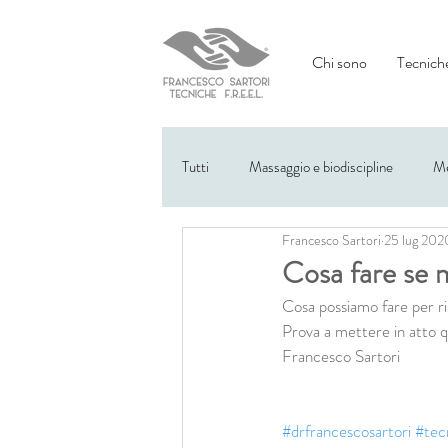
Chi sono
Tecniche
Tutti
Massaggio e biodiscipline
Me
Francesco Sartori
25 lug 202
Eventi
Cosa fare se 
Cosa possiamo fare per ri
Prova a mettere in atto q
Francesco Sartori
#drfrancescosartori
#tec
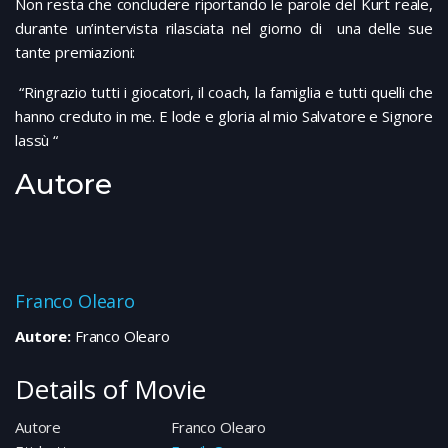
Non resta che concludere riportando le parole del Kurt reale,
durante un’intervista rilasciata nel giorno di una delle sue
tante premiazioni:
“Ringrazio tutti i giocatori, il coach, la famiglia e tutti quelli che
hanno creduto in me. E lode e gloria al mio Salvatore e Signore
lassù “
Autore
Franco Olearo
Autore:
Franco Olearo
Details of Movie
Autore
Franco Olearo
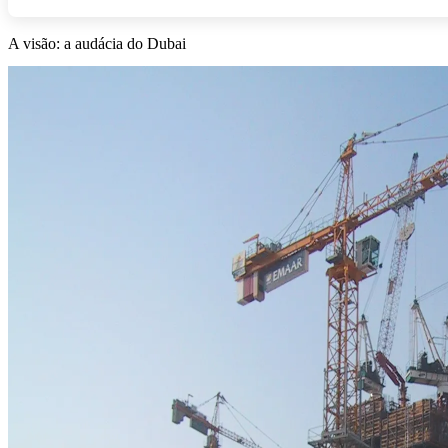
A visão: a audácia do Dubai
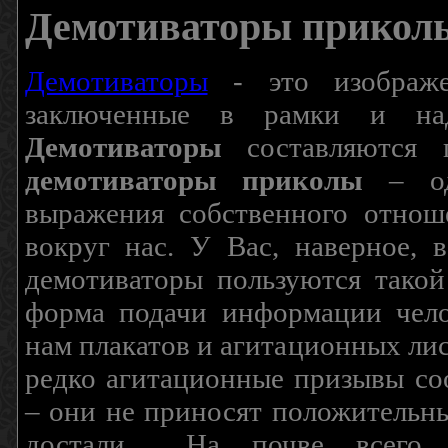
Демотиваторы прикол
Демотиваторы
- это изображен
заключенные в рамки и над
Демотиваторы
составляются п
демотиваторы приколы
– од
выражения собственного отнош
вокруг нас. У Вас, наверное, 
демотиваторы пользуются такой
форма подачи информации чело
нам плакатов и агитационных лис
редко агитационные призывы соо
– они не приносят положительны
достали… На почве всего 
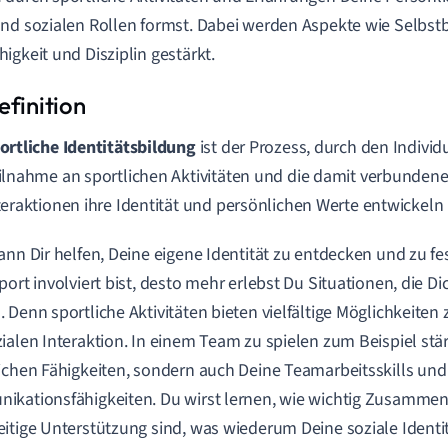
nd sozialen Rollen formst. Dabei werden Aspekte wie Selbst
igkeit und Disziplin gestärkt.
ortliche Identitätsbildung
ist der Prozess, durch den Individ
ilnahme an sportlichen Aktivitäten und die damit verbundene
teraktionen ihre Identität und persönlichen Werte entwickeln 
ann Dir helfen, Deine eigene Identität zu entdecken und zu fe
port involviert bist, desto mehr erlebst Du Situationen, die D
 Denn sportliche Aktivitäten bieten vielfältige Möglichkeiten 
ialen Interaktion. In einem Team zu spielen zum Beispiel stär
ichen Fähigkeiten, sondern auch Deine Teamarbeitsskills und
kationsfähigkeiten. Du wirst lernen, wie wichtig Zusammen
itige Unterstützung sind, was wiederum Deine soziale Identit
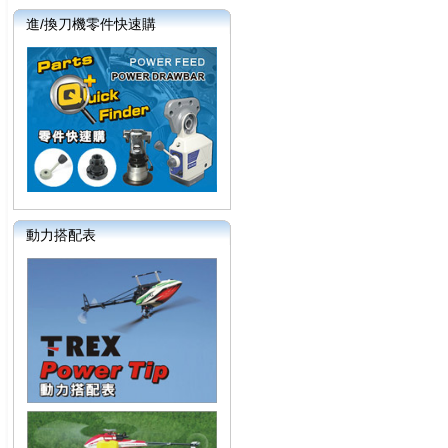
進/換刀機零件快速購
動力搭配表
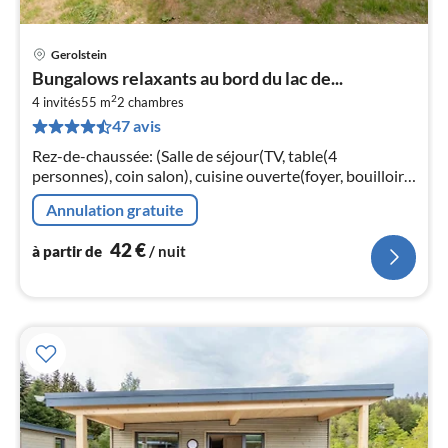
Gerolstein
Pri
Bungalows relaxants au bord du lac de...
à
2
4 invités
55 m
2
chambres
par
47 avis
de
4
Rez-de-chaussée: (Salle de séjour(TV, table(4
pa
personnes), coin salon), cuisine ouverte(foyer, bouilloire,
nui
hotte, cafetière/percolateur, four, micro ondes, lave-
Annulation gratuite
vaisselle , combinai...
l
42
€
à partir de
/ nuit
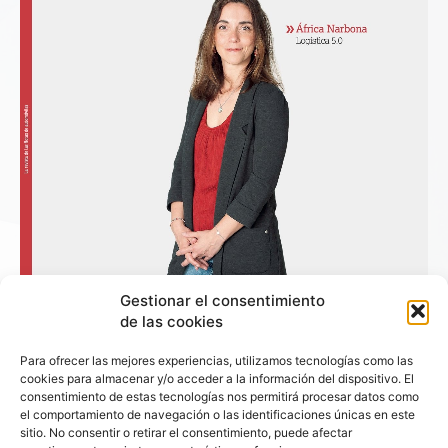
Gestionar el consentimiento
de las cookies
Para ofrecer las mejores experiencias, utilizamos tecnologías como las
cookies para almacenar y/o acceder a la información del dispositivo. El
consentimiento de estas tecnologías nos permitirá procesar datos como
el comportamiento de navegación o las identificaciones únicas en este
+ Fleet People
sitio. No consentir o retirar el consentimiento, puede afectar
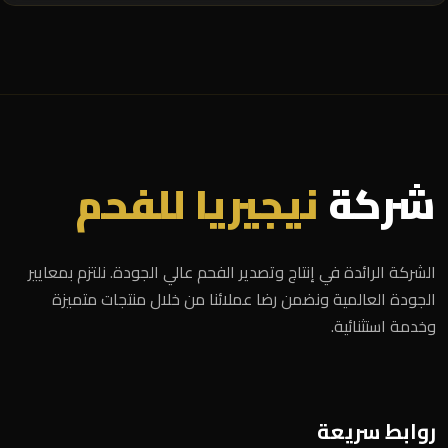
شركة
نيجيريا للفحم
الشركة الرائدة في إنتاج وتصدير الفحم عالي الجودة. نلتزم بمعايير
الجودة العالمية ونضمن رضا عملائنا من خلال منتجات متميزة
وخدمة استثنائية.
روابط سريعة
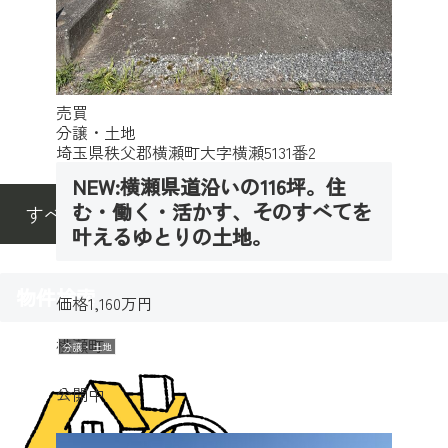
売買
分譲・土地
埼玉県秩父郡横瀬町大字横瀬5131番2
NEW:横瀬県道沿いの116坪。住
む・働く・活かす、そのすべてを
すべて見る
叶えるゆとりの土地。
物件検索
価格
1,160万円
横瀬町
分譲・土地
公開中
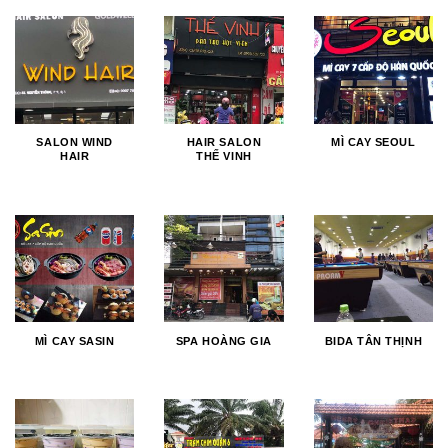
SALON WIND
HAIR SALON
MÌ CAY SEOUL
HAIR
THẾ VINH
MÌ CAY SASIN
SPA HOÀNG GIA
BIDA TÂN THỊNH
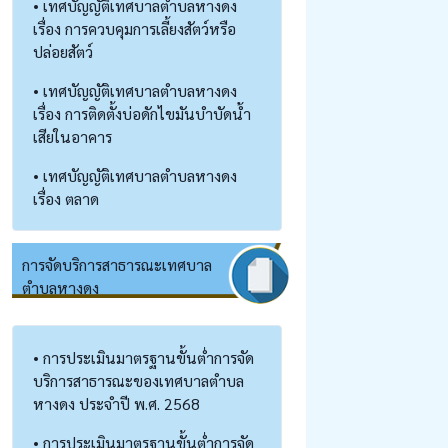
• เทศบัญญัติเทศบาลตำบลหางดง
เรื่อง การควบคุมการเลี้ยงสัตว์หรือ
ปล่อยสัตว์
• เทศบัญญัติเทศบาลตำบลหางดง
เรื่อง การติดตั้งบ่อดักไขมันบำบัดน้ำ
เสียในอาคาร
• เทศบัญญัติเทศบาลตำบลหางดง
เรื่อง ตลาด
การจัดบริการสาธารณะเทศบาล
ตำบลหางดง
• การประเมินมาตรฐานขั้นต่ำการจัด
บริการสาธารณะของเทศบาลตำบล
หางดง ประจำปี พ.ศ. 2568
• การประเมินมาตรฐานขั้นต่ำการจัด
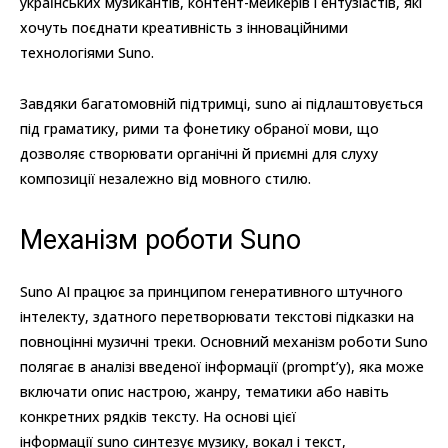
українських музикантів, контент-мейкерів і ентузіастів, які
хочуть поєднати креативність з інноваційними
технологіями Suno.
Завдяки багатомовній підтримці, suno ai підлаштовується
під граматику, рими та фонетику обраної мови, що
дозволяє створювати органічні й приємні для слуху
композиції незалежно від мовного стилю.
Механізм роботи Suno
Suno AI працює за принципом генеративного штучного
інтелекту, здатного перетворювати текстові підказки на
повноцінні музичні треки. Основний механізм роботи Suno
полягає в аналізі введеної інформації (prompt’у), яка може
включати опис настрою, жанру, тематики або навіть
конкретних рядків тексту. На основі цієї
інформації suno синтезує музику, вокал і текст,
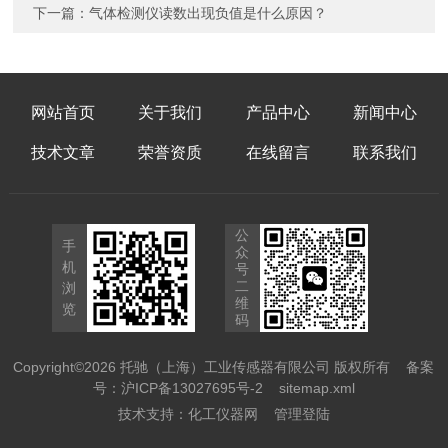
下一篇：
气体检测仪读数出现负值是什么原因？
网站首页
关于我们
产品中心
新闻中心
技术文章
荣誉资质
在线留言
联系我们
公
手
众
机
号
二
浏
维
览
码
Copyright©2026 托驰（上海）工业传感器有限公司 版权所有
备案
号：沪ICP备13027695号-2
sitemap.xml
技术支持：
化工仪器网
管理登陆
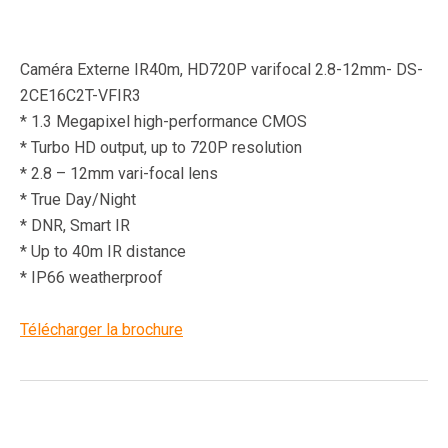
Caméra Externe IR40m, HD720P varifocal 2.8-12mm- DS-
2CE16C2T-VFIR3
* 1.3 Megapixel high-performance CMOS
* Turbo HD output, up to 720P resolution
* 2.8 – 12mm vari-focal lens
* True Day/Night
* DNR, Smart IR
* Up to 40m IR distance
* IP66 weatherproof
Télécharger la brochure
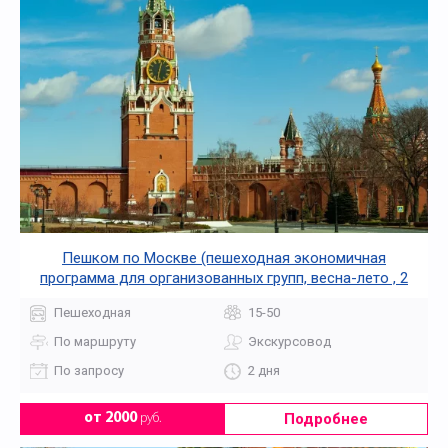
Пешком по Москве (пешеходная экономичная
программа для организованных групп, весна-лето , 2
дня + ж/д или авиа)
Пешеходная
15-50
По маршруту
Экскурсовод
По запросу
2 дня
Подробнее
от 2000
руб.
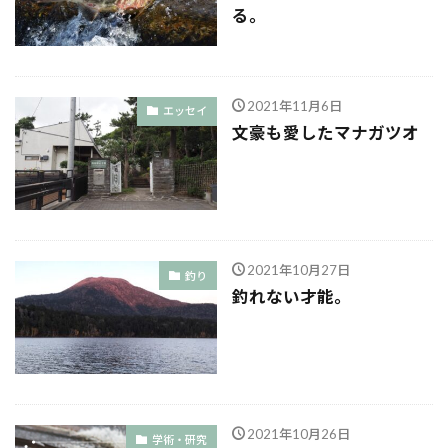
る。
2021年11月6日
エッセイ
文豪も愛したマナガツオ
2021年10月27日
釣り
釣れない才能。
2021年10月26日
学術・研究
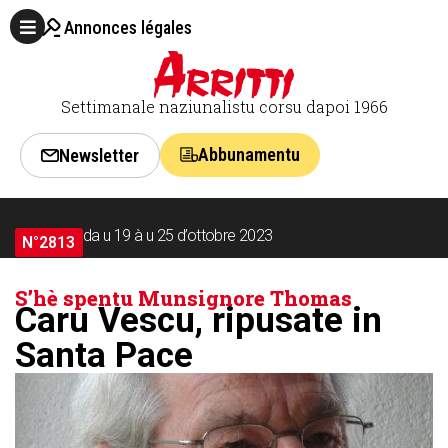
Annonces légales
Settimanale naziunalistu corsu dapoi 1966
Abbunamentu
Newsletter
da u 19 à u 25 d’ottobre 2023
N°2813
S’hè spentu Munsignore Thomas
Caru Vescu, ripusate in
Santa Pace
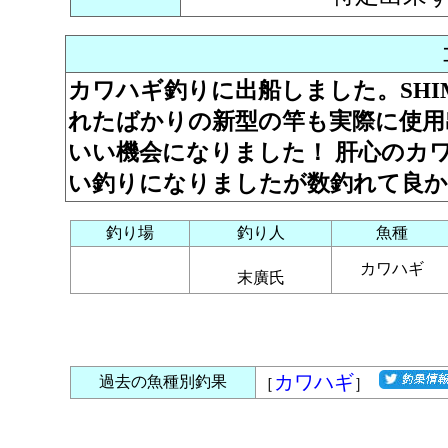
カワハギ釣りに出船しました。SHI
れたばかりの新型の竿も実際に使用
いい機会になりました！ 肝心のカ
い釣りになりましたが数釣れて良
釣り場
釣り人
魚種
カワハギ
末廣氏
カワハギ
過去の魚種別釣果
［
］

WORK TO BE COMPLETED
When pictures appear in the records above, leave them out and reproduce exactly each line from the first through the line containing "ialen Interaktion. In", both included.

ANSWER FOR THIS EXERCISE
Chi sono
Tecniche
Tutti
Massaggio e biodiscipline
Me
Francesco Sartori
25 lug 202
Eventi
Cosa fare se 
Cosa possiamo fare per ri
Prova a mettere in atto q
Francesco Sartori
#drfrancescosartori
#tec
Non resta che concludere riportando le parole del Kurt reale,
durante un’intervista rilasciata nel giorno di una delle sue
tante premiazioni:
“Ringrazio tutti i giocatori, il coach, la famiglia e tutti quelli che
hanno creduto in me. E lode e gloria al mio Salvatore e Signore
lassù “
Autore
Franco Olearo
Autore:
Franco Olearo
Details of Movie
Autore
Franco Olearo
A visão: a audácia do Dubai
Демотиваторы прикол
Демотиваторы
- это изображен
заключенные в рамки и над
Демотиваторы
составляются п
демотиваторы приколы
– од
выражения собственного отнош
вокруг нас. У Вас, наверное, 
демотиваторы пользуются такой
форма подачи информации чело
нам плакатов и агитационных лис
редко агитационные призывы соо
– они не приносят положительны
достали… На почве всего 
nd sozialen Rollen formst. Dabei werden Aspekte wie Selbst
igkeit und Disziplin gestärkt.
ortliche Identitätsbildung
ist der Prozess, durch den Individ
ilnahme an sportlichen Aktivitäten und die damit verbundene
teraktionen ihre Identität und persönlichen Werte entwickeln 
ann Dir helfen, Deine eigene Identität zu entdecken und zu fe
port involviert bist, desto mehr erlebst Du Situationen, die D
 Denn sportliche Aktivitäten bieten vielfältige Möglichkeiten 
ialen Interaktion. In einem Team zu spielen zum Beispiel stär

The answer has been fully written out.